#### Exercise goal:
Locate "Lösungsvorschlag" in the data below, then output the line it is on and all following lines through the last, word for word. Skip any pictures.

──────

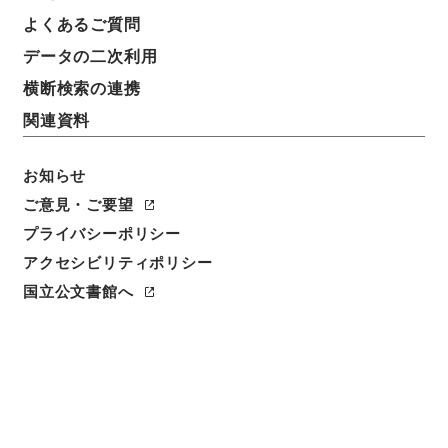
よくあるご質問
データの二次利用
15
1
~
15
件を表示
検索結果数
件
横断検索の連携
関連資料
利用請求CSV出力
No.
概要情報
画像等
1
お知らせ
簿冊
内閣公文・教育文化・学校教育・その他・第
ご意見・ご要望
１巻
プライバシーポリシー
アクセシビリティポリシー
行政文書
＊内閣・総理府
太政官・内閣関係
内閣公文
教育文化
国立公文書館へ
[
請求番号
]
平１１総03005100
[
移管元機関等
]
＊内
閣・総理府
[
移管等年度
]
平成 11
[
作成・取得者
]
内
閣総理大臣官房総務課
[
年月日
]
昭和31年03月 - 昭和
47年03月
[
媒体の種別
]
紙
[
関連事項
]
<件名一覧があります>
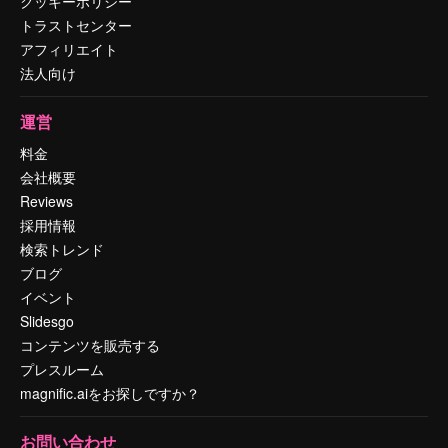
クッキーポリシー
トラストセンター
アフィリエイト
法人向け
運営
料金
会社概要
Reviews
採用情報
検索トレンド
ブログ
イベント
Slidesgo
コンテンツを販売する
プレスルーム
magnific.aiをお探しですか？
お問い合わせ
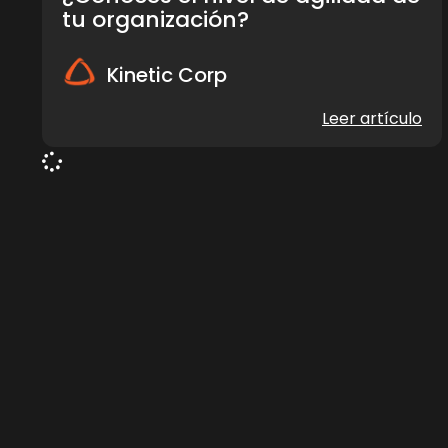
tu organización?
Kinetic Corp
Leer artículo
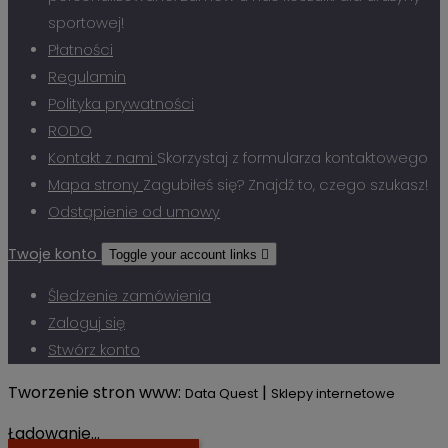
sportowej!
Płatności
Regulamin
Polityka prywatności
RODO
Kontakt z nami
Skorzystaj z formularza kontaktowego
Mapa strony
Zagubiłeś się? Znajdź to, czego szukasz!
Odstąpienie od umowy
Twoje konto
Toggle your account links

Śledzenie zamówienia
Zaloguj się
Stwórz konto
Tworzenie stron www:
|
Data Quest
Sklepy internetowe
Ładowanie...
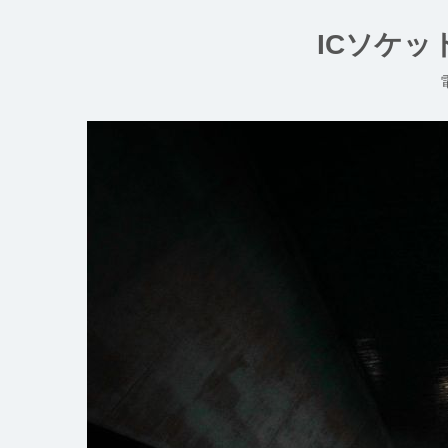
コ
ン
ICソケ
テ
ン
ツ
へ
ス
キ
ッ
プ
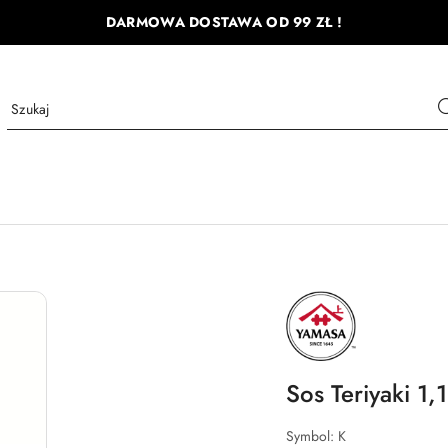
DARMOWA DOSTAWA OD 99 ZŁ !
NAZWA
PRODUCENTA:
YAMASA
Sos Teriyaki 1
Symbol:
K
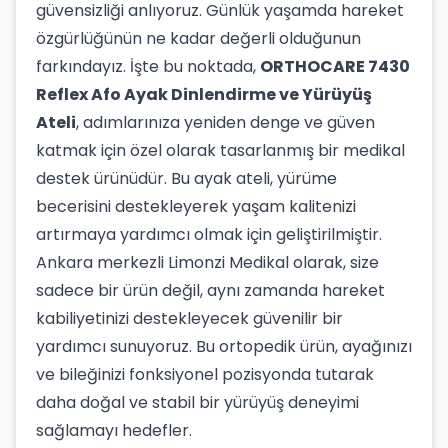
güvensizliği anlıyoruz. Günlük yaşamda hareket
özgürlüğünün ne kadar değerli olduğunun
farkındayız. İşte bu noktada,
ORTHOCARE 7430
Reflex Afo Ayak Dinlendirme ve Yürüyüş
Ateli
, adımlarınıza yeniden denge ve güven
katmak için özel olarak tasarlanmış bir medikal
destek ürünüdür. Bu ayak ateli, yürüme
becerisini destekleyerek yaşam kalitenizi
artırmaya yardımcı olmak için geliştirilmiştir.
Ankara merkezli Limonzi Medikal olarak, size
sadece bir ürün değil, aynı zamanda hareket
kabiliyetinizi destekleyecek güvenilir bir
yardımcı sunuyoruz. Bu ortopedik ürün, ayağınızı
ve bileğinizi fonksiyonel pozisyonda tutarak
daha doğal ve stabil bir yürüyüş deneyimi
sağlamayı hedefler.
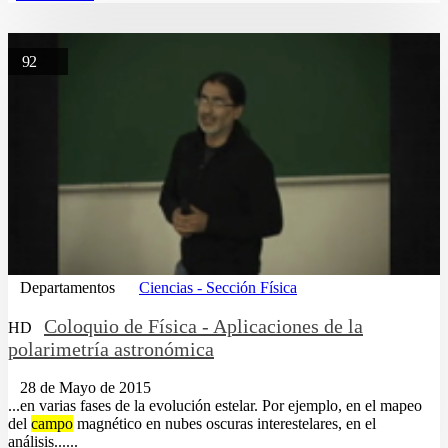
92
Departamentos
Ciencias - Sección Física
Coloquio de Física - Aplicaciones de la
HD
polarimetría astronómica
28 de Mayo de 2015
...en varias fases de la evolución estelar. Por ejemplo, en el mapeo
del
campo
magnético en nubes oscuras interestelares, en el
análisis......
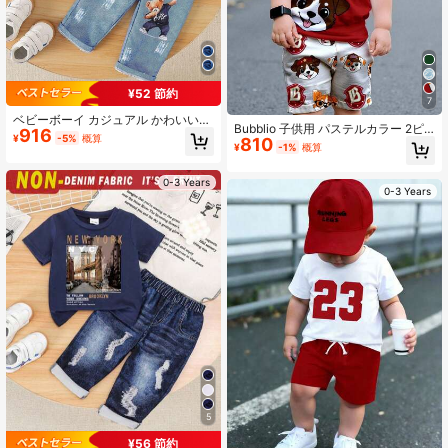
¥52 節約
7
ベビーボーイ カジュアル かわいい
Bubblio 子供用 パステルカラー 2ピ
916
快適 ベア柄 半袖トップス とプリン
¥
-5%
概算
810
ースセット カジュアル ラウンドネッ
トパンツ セット、夏用 軽量
¥
-1%
概算
ク 半袖 ショーツ 夏に適しています
0-3 Years
0-3 Years
5
¥56 節約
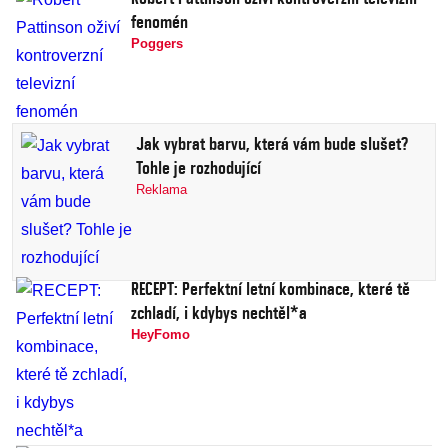
fenomén
Poggers
Jak vybrat barvu, která vám bude slušet?
Tohle je rozhodující
Reklama
RECEPT: Perfektní letní kombinace, které tě
zchladí, i kdybys nechtěl*a
HeyFomo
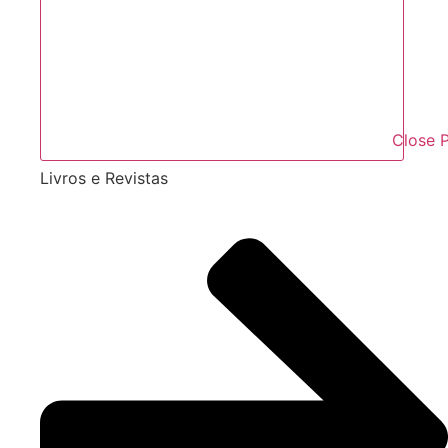
Close
Livros e Revistas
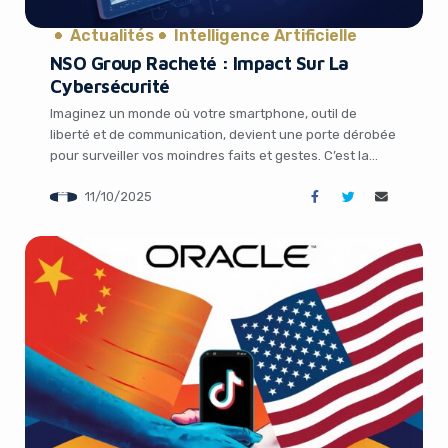
Actualités
Intelligence Artificielle
NSO Group Racheté : Impact Sur La
Cybersécurité
Imaginez un monde où votre smartphone, outil de
liberté et de communication, devient une porte dérobée
pour surveiller vos moindres faits et gestes. C’est la
réalité que des entreprises comme NSO Group ont
11/10/2025
façonnée avec leurs technologies de surveillance
avancées. En octobre 2025, une nouvelle retentissante
secoue le secteur de la cybersécurité : NSO Group, […]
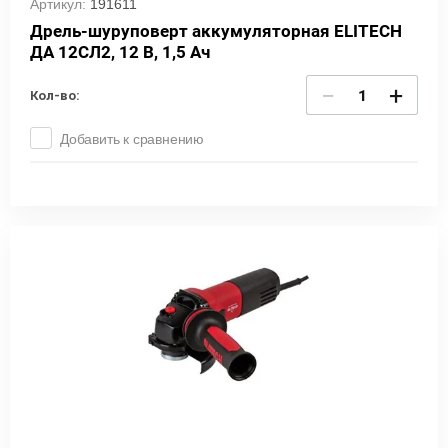
Артикул:
191611
Дрель-шуруповерт аккумуляторная ELITECH
ДА 12СЛ2, 12 В, 1,5 Ач
−
+
Кол-во:
Добавить к сравнению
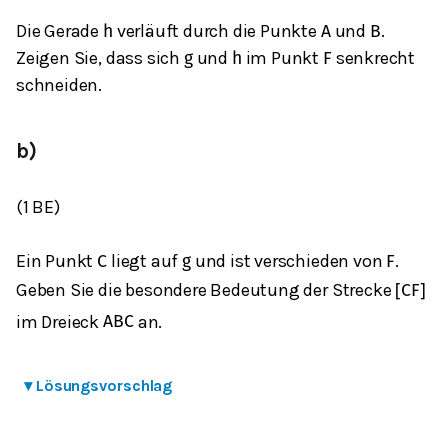
Die Gerade
verläuft durch die Punkte
und
.
h
A
B
Zeigen Sie, dass sich
und
im Punkt
senkrecht
g
h
F
schneiden.
b)
(1 BE)
Ein Punkt
liegt auf
und ist verschieden von
.
C
g
F
Geben Sie die besondere Bedeutung der Strecke
[
C
F
]
im Dreieck
an.
A
B
C
▾
Lösungsvorschlag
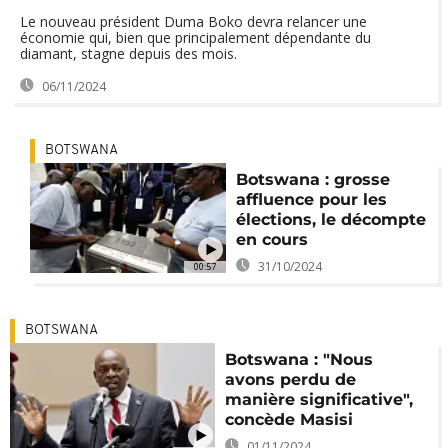
Le nouveau président Duma Boko devra relancer une
économie qui, bien que principalement dépendante du
diamant, stagne depuis des mois.
06/11/2024
BOTSWANA
Botswana : grosse
affluence pour les
élections, le décompte
en cours
31/10/2024
00:57
BOTSWANA
Botswana : "Nous
avons perdu de
manière significative",
concède Masisi
01/11/2024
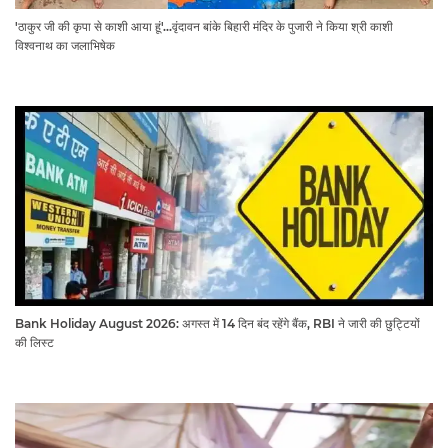
'ठाकुर जी की कृपा से काशी आया हूं'...वृंदावन बांके बिहारी मंदिर के पुजारी ने किया श्री काशी
विश्वनाथ का जलाभिषेक
Bank Holiday August 2026: अगस्त में 14 दिन बंद रहेंगे बैंक, RBI ने जारी की छुट्टियों
की लिस्ट​​​​​​​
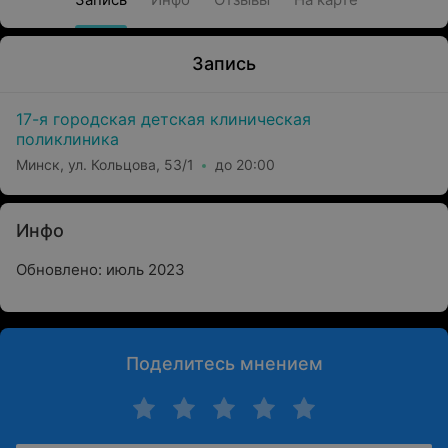
Запись
17-я городская детская клиническая
поликлиника
Минск, ул. Кольцова, 53/1
до 20:00
Инфо
Обновлено: июль 2023
Поделитесь мнением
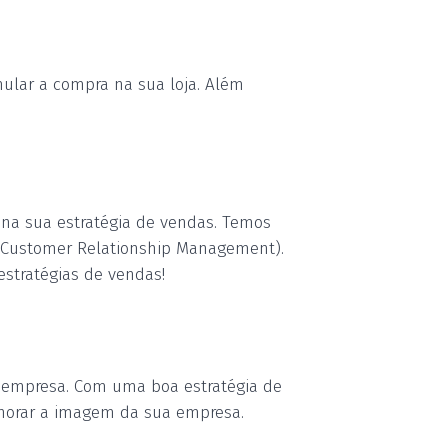
mular
a
compra na sua loja. Além
 na sua estratégia de vendas. Temos
M (Customer Relationship Management).
 estratégias de vendas!
a empresa. Com uma boa estratégia de
lhorar a imagem da sua empresa.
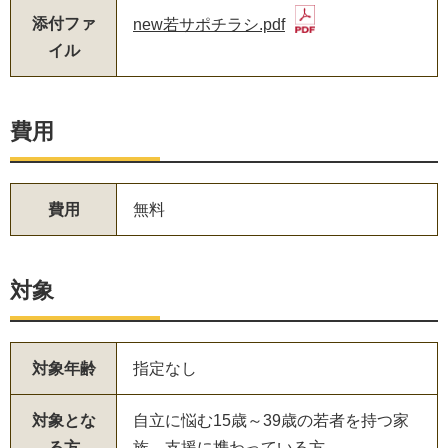
添付ファ
new若サポチラシ.pdf
イル
費用
費用
無料
対象
対象年齢
指定なし
対象とな
自立に悩む15歳～39歳の若者を持つ家
る方
族、支援に携わっている方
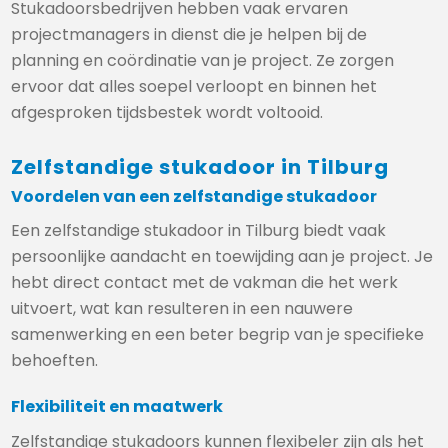
Stukadoorsbedrijven hebben vaak ervaren
projectmanagers in dienst die je helpen bij de
planning en coördinatie van je project. Ze zorgen
ervoor dat alles soepel verloopt en binnen het
afgesproken tijdsbestek wordt voltooid.
Zelfstandige stukadoor in Tilburg
Voordelen van een zelfstandige stukadoor
Een zelfstandige stukadoor in Tilburg biedt vaak
persoonlijke aandacht en toewijding aan je project. Je
hebt direct contact met de vakman die het werk
uitvoert, wat kan resulteren in een nauwere
samenwerking en een beter begrip van je specifieke
behoeften.
Flexibiliteit en maatwerk
Zelfstandige stukadoors kunnen flexibeler zijn als het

──────

#### Solution to this task:
Lösungsvorschlag
Le nouveau président Duma Boko devra relancer une
économie qui, bien que principalement dépendante du
diamant, stagne depuis des mois.
06/11/2024
BOTSWANA
Botswana : grosse
affluence pour les
élections, le décompte
en cours
31/10/2024
00:57
BOTSWANA
Botswana : "Nous
avons perdu de
manière significative",
concède Masisi
01/11/2024
'ठाकुर जी की कृपा से काशी आया हूं'...वृंदावन बांके बिहारी मंदिर के पुजारी ने किया श्री काशी
विश्वनाथ का जलाभिषेक
Bank Holiday August 2026: अगस्त में 14 दिन बंद रहेंगे बैंक, RBI ने जारी की छुट्टियों
की लिस्ट​​​​​​​
Запись
17-я городская детская клиническая
поликлиника
Минск, ул. Кольцова, 53/1
до 20:00
Инфо
Обновлено: июль 2023
Поделитесь мнением
mular
a
compra na sua loja. Além
 na sua estratégia de vendas. Temos
M (Customer Relationship Management).
 estratégias de vendas!
a empresa. Com uma boa estratégia de
lhorar a imagem da sua empresa.
添付ファ
new若サポチラシ.pdf
イル
費用
費用
無料
対象
対象年齢
指定なし
対象とな
自立に悩む15歳～39歳の若者を持つ家
る方
族、支援に携わっている方
Stukadoorsbedrijven hebben vaak ervaren
projectmanagers in dienst die je helpen bij de
planning en coördinatie van je project. Ze zorgen
ervoor dat alles soepel verloopt en binnen het
afgesproken tijdsbestek wordt voltooid.
Zelfstandige stukadoor in Tilburg
Voordelen van een zelfstandige stukadoor
Een zelfstandige stukadoor in Tilburg biedt vaak
persoonlijke aandacht en toewijding aan je project. Je
hebt direct contact met de vakman die het werk
uitvoert, wat kan resulteren in een nauwere
samenwerking en een beter begrip van je specifieke
behoeften.
Flexibiliteit en maatwerk
Zelfstandige stukadoors kunnen flexibeler zijn als het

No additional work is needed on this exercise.